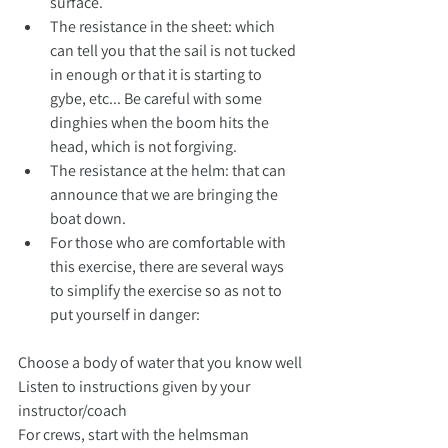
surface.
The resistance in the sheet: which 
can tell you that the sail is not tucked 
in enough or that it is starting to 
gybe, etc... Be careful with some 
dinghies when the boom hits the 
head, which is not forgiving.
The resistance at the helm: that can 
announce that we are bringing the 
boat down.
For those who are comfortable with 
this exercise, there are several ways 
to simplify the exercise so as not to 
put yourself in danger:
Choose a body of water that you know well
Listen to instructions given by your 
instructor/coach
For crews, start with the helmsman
□ □ □
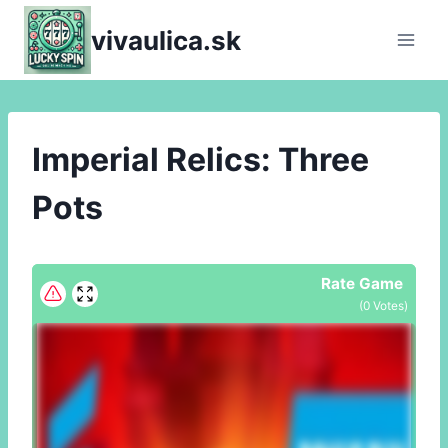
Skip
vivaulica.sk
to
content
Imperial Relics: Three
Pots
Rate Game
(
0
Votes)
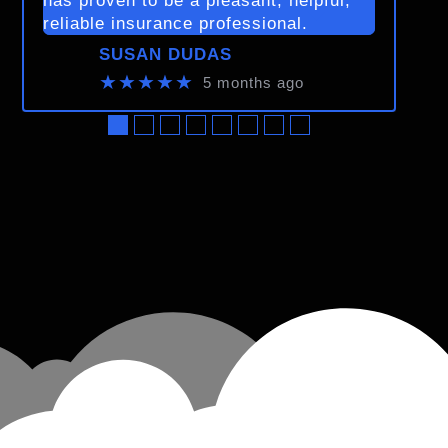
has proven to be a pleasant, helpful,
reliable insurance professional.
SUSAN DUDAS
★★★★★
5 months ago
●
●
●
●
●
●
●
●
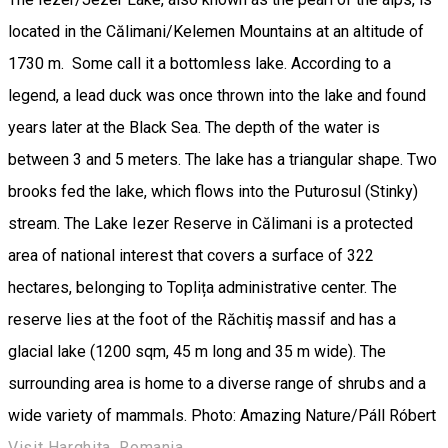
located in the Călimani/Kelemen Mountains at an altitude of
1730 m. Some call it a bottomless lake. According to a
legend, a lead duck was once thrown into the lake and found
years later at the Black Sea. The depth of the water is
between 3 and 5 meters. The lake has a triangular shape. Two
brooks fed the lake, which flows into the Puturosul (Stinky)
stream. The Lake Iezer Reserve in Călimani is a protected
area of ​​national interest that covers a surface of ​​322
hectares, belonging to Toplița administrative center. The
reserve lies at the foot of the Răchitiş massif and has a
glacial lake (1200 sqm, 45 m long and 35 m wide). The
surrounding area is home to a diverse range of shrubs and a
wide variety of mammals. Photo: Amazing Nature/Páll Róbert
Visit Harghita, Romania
□ □ □
#### [What you should do]
Only one part of the material above is to be transcribed, namely the lines starting with the line that has "gybe, etc... Be careful with some" and going on through the line that has "For crews, start with the helmsman", exactly as they stand.

#### [Exercise output]
gybe, etc... Be careful with some 
dinghies when the boom hits the 
head, which is not forgiving.
The resistance at the helm: that can 
announce that we are bringing the 
boat down.
For those who are comfortable with 
this exercise, there are several ways 
to simplify the exercise so as not to 
put yourself in danger:
Choose a body of water that you know well
Listen to instructions given by your 
instructor/coach
For crews, start with the helmsman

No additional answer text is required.